Many different aspects are involved in predicting high water and floods, such as the type of precipitation, wind, buildings and vegetation. The greater the number of variables included in predictive models, the better the prediction will be. However, the models will inevitably become increasingly more complex. PhD student from Delft Steven Weijs uses basic insight from the information theory (Shannon's Information Theory) to demonstrate the cohesion between this added complexity, the information from observational data and the uncertainty of predictions.
In his research, the Delft PhD student Steven Weijs shows how Shannon's Information Theory can also be applied to studying high water and flooding. Information theory, first devised in 1948 by Claude Shannon, sees information and uncertainty as numerical quantities, measured in 'bits', that correspond with the extent to which the recipient of a message is surprised by that message ('surprisal'). The level of surprisal depends on how likely the recipient considered the event to be: rain in the Netherlands, for example, is hardly a surprise, but seeing rain in the desert is highly unlikely and surprising and therefore provides more information.

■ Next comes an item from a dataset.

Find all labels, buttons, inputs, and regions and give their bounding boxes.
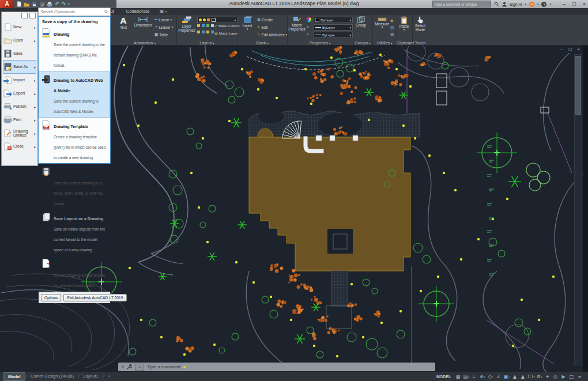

Steven Weijs analysed the way information flows through models used to make certain decisions about water (switching pumping engines on and off, for example). The golden rule was: the greater the amount of information, the better the decision. In fact not only the flow of water, but also the flow of information from measurements, via models and predictions, to the final decision should be optimised. This would be achievable by assessing the models according to the amount of information comprised in their predictions.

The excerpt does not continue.